Featured Research

from universities, journals, and other organizations

New Study Explores The Evolution Of Male Parental Care And Female Multiple Mating

Date:
July 27, 2005
Source:
University of Chicago Press Journals
Summary:
A new study by Joe Yuichiro Wakano and Yasuo Ihara in the August 2005 issue of the American Naturalist investigates a game-theoretical model in which females gain a direct benefit by multiple mating from the paternal care they elicit for their offspring. As a result, various combinations of male parental care and female multiple mating evolve.

Males enjoy larger reproductive success by mating with many females, whereas the number of offspring per female does not increase by mating with many males. Furthermore, males run the risk of investing in offspring of other males if they provide parental care.

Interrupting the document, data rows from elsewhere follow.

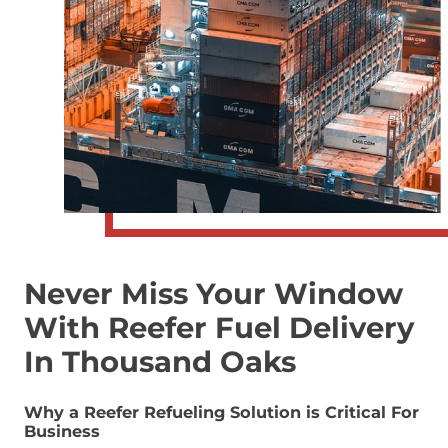
Never Miss Your Window
With Reefer Fuel Delivery
In Thousand Oaks
Why a Reefer Refueling Solution is Critical For
Business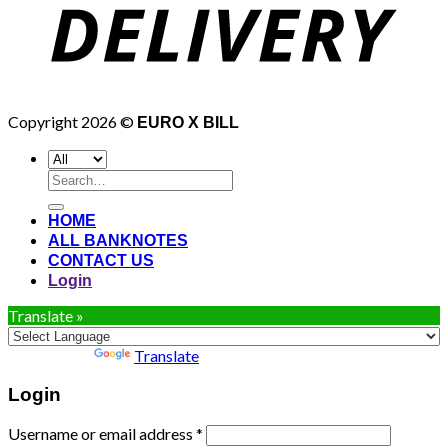
Copyright 2026 ©
EURO X BILL
Search
for:
HOME
ALL BANKNOTES
CONTACT US
Login
Translate »
Powered by
Translate
Login
Username or email address
*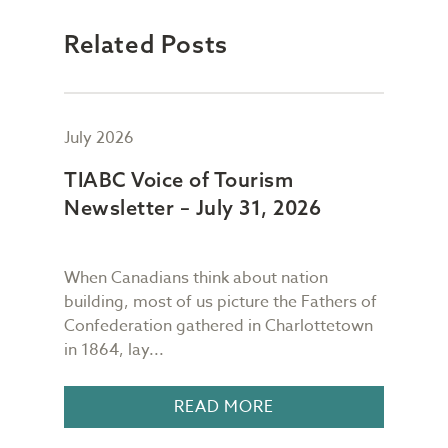
Related Posts
July 2026
July
TIABC Voice of Tourism
TIA
Newsletter – July 31, 2026
New
When Canadians think about nation
As I
building, most of us picture the Fathers of
mess
meet
Confederation gathered in Charlottetown
scre
in 1864, lay...
I gl
READ MORE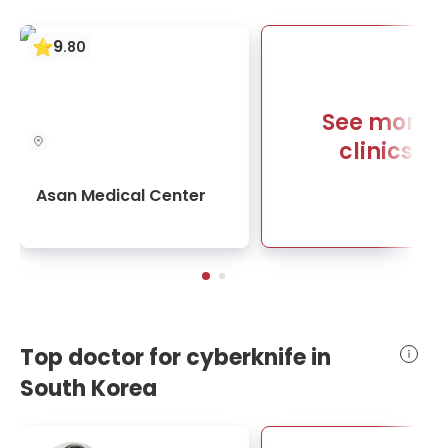
9
.
80
See more
clinics
Asan Medical Center
Top doctor for cyberknife in
South Korea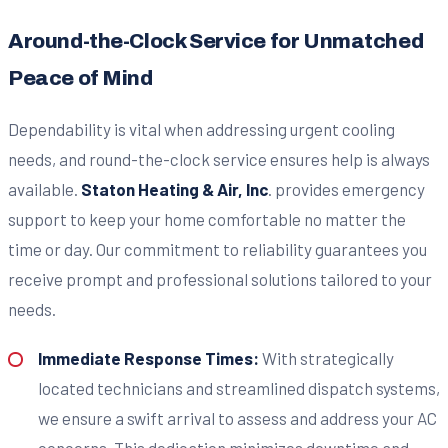
Around-the-Clock Service for Unmatched
Peace of Mind
Dependability is vital when addressing urgent cooling
needs, and round-the-clock service ensures help is always
available.
Staton Heating & Air, Inc
. provides emergency
support to keep your home comfortable no matter the
time or day. Our commitment to reliability guarantees you
receive prompt and professional solutions tailored to your
needs.
Immediate Response Times:
With strategically
located technicians and streamlined dispatch systems,
we ensure a swift arrival to assess and address your AC
concerns. This dedication minimizes downtime and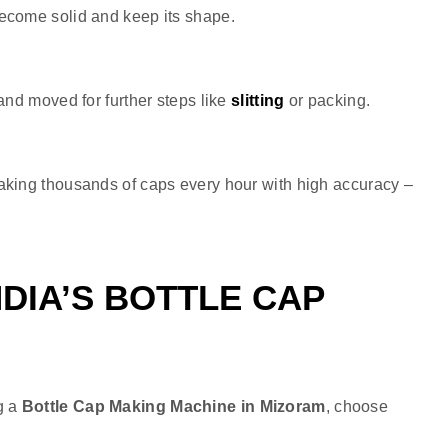
become solid and keep its shape.
and moved for further steps like
slitting
or packing.
making thousands of caps every hour with high accuracy –
DIA’S BOTTLE CAP
g a
Bottle Cap Making Machine in Mizoram
, choose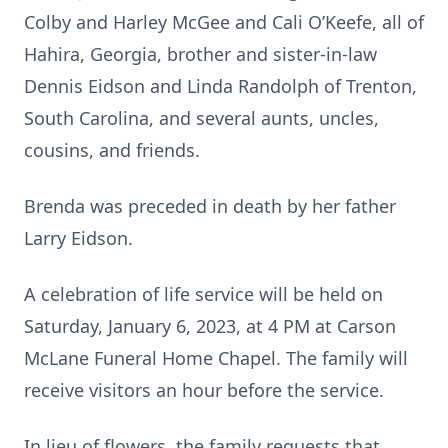
Colby and Harley McGee and Cali O’Keefe, all of
Hahira, Georgia, brother and sister-in-law
Dennis Eidson and Linda Randolph of Trenton,
South Carolina, and several aunts, uncles,
cousins, and friends.
Brenda was preceded in death by her father
Larry Eidson.
A celebration of life service will be held on
Saturday, January 6, 2023, at 4 PM at Carson
McLane Funeral Home Chapel. The family will
receive visitors an hour before the service.
In lieu of flowers, the family requests that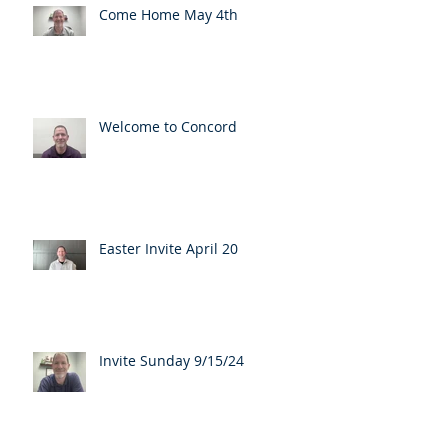
Come Home May 4th
Welcome to Concord
Easter Invite April 20
Invite Sunday 9/15/24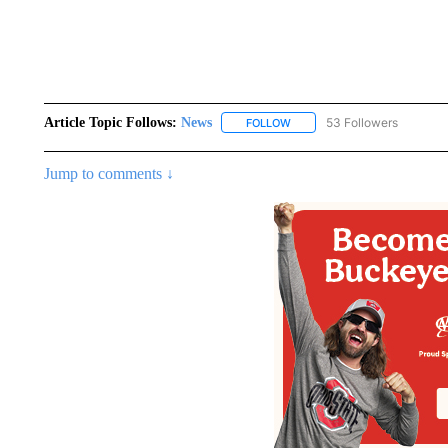
Article Topic Follows:
News
53 Followers
FOLLOW
FOLLOW "NEWS" TO RECEIVE
Jump to comments ↓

Nevertheless, in various species, males provide parental care and females mate with multiple males. For example, recent empirical studies show that extra-pair copulation frequently occurs in monogamous birds in which a "social" father provides intensive care for its "social" offspring. Can such pseudo-monogamy through the Darwinian theory of evolution?

A new study by Joe Yuichiro Wakano and Yasuo Ihara in the August 2005 issue of The American Naturalist investigates a game-theoretical model in which females gain a direct benefit by multiple mating from the paternal care they elicit for their offspring.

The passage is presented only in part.